1. Biofeedback and relaxation training (e.g., diaphragmatic breathing, progressive muscle relaxation, autogenic training, self-hypnosis, and guided visual imagery) to reduce muscle tension and promote the body's calming response
2. General stress management techniques (e.g., time management, problem-solving skills, and assertive communication)
3. Health promotion (e.g., nutrition, exercise, and sleep hygiene)

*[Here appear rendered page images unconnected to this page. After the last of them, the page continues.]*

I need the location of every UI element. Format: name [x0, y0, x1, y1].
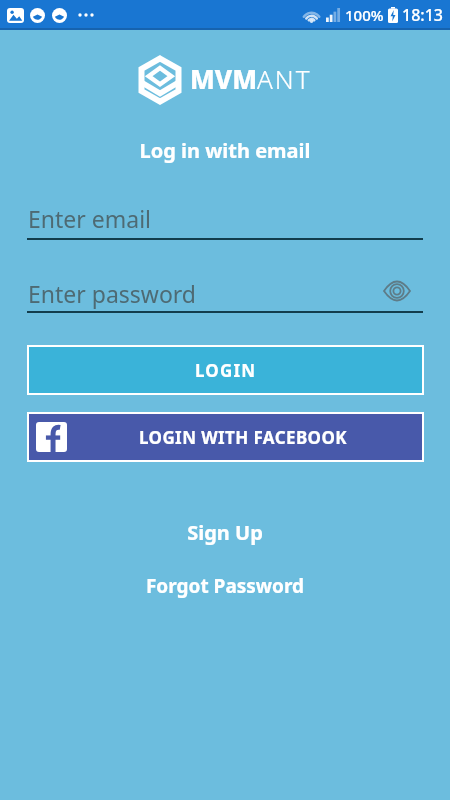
staticText: LOGIN: [195, 359, 257, 382]
staticText: MVMANT: [190, 61, 312, 96]
staticText: LOGIN WITH FACEBOOK: [139, 426, 347, 449]
button[interactable]: Forgot Password: [0, 573, 450, 599]
button[interactable]: [383, 281, 411, 301]
staticText: 18:13: [402, 4, 443, 26]
button[interactable]: LOGIN: [27, 345, 424, 395]
button[interactable]: LOGIN WITH FACEBOOK: [27, 412, 424, 462]
button[interactable]: Enter password: [27, 271, 423, 313]
staticText: Enter email: [28, 203, 152, 234]
staticText: Enter password: [28, 278, 197, 309]
staticText: Log in with email: [0, 137, 450, 164]
button[interactable]: Sign Up: [0, 519, 450, 546]
staticText: 100%: [345, 5, 384, 25]
button[interactable]: Enter email: [27, 198, 423, 240]
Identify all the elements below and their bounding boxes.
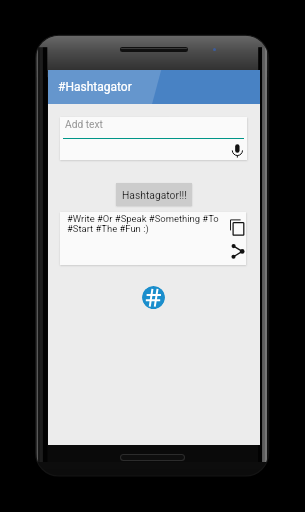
button[interactable]: #Hashtagator bbox=[48, 70, 260, 104]
button[interactable]: Hashtagator bbox=[142, 286, 165, 309]
button[interactable]: Share bbox=[230, 244, 246, 261]
staticText: #Hashtagator bbox=[58, 80, 132, 94]
staticText: #Write #Or #Speak #Something #To #Start … bbox=[67, 213, 222, 234]
button[interactable]: #Write #Or #Speak #Something #To #Start … bbox=[60, 212, 246, 265]
button[interactable]: Hashtagator!!! bbox=[116, 183, 192, 206]
button[interactable]: Voice input bbox=[232, 144, 243, 158]
staticText: Add text bbox=[65, 119, 103, 131]
staticText: Hashtagator!!! bbox=[122, 189, 187, 201]
button[interactable]: Add text bbox=[60, 117, 247, 160]
button[interactable]: Copy bbox=[229, 219, 245, 237]
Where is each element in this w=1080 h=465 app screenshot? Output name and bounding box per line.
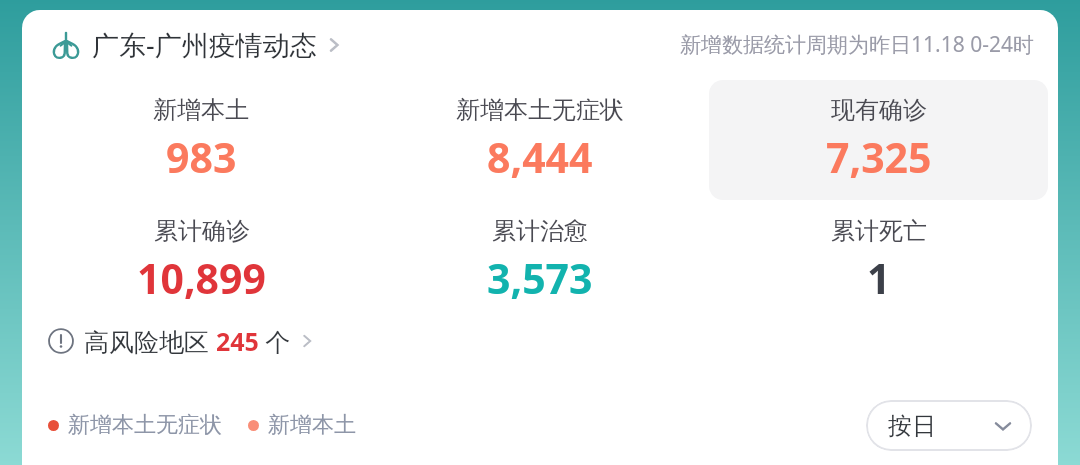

4. Anger management skills training
5. Increasing understanding of personality style and its contribution to the pain experience
6. Activity pacing and reducing fear of pain and/or activity avoidance
7. Increasing acceptance of the chronic nature of pain condition
8. Reinforcement (i.e., "operant") techniques to increase adaptive behaviors and decrease maladaptive pain behaviors
9. Cognitive approaches to manage clinical depression and anxiety disorders
10. Cognitive approaches to foster thoughts, emotions, and actions that are adaptive for managing a life with pain

The longevity of seeking pain psychotherapy varies from patient to patient. Some who are experiencing severe psychological issues alongside their medical issues may need to stay in therapy for a little bit longer. It is up to the patient and the psychologist to discuss how extensive the treatment needs to be.

== Prevention ==
Chronic pain is a public health problem that is difficult and costly to treat. This pain can be induced from nerve damage, injury, and even repeated strain. There are very few findings on the prevention of chronic pain. Treatment of acute pain can prevent chronic pain from developing. Many prevention studies suggest oral medications between 1 hour and 1 day prior to surgery. Other studies suggest that pain can be managed through a diet of anti-inflammatory foods. There is an increasing focus on mind-body approaches for pain management, with many chronic pain patients turning to techniques like cognitive behavioral therapy, yoga, meditation, hypnosis, and relaxation exercises to alleviate their discomfort. While these methods are multifaceted, they typically involve both cognitive elements, such as attention control, and emotional components. Research is steadily confirming that these therapies can be effective in reducing both acute pain and the development of chronic pain.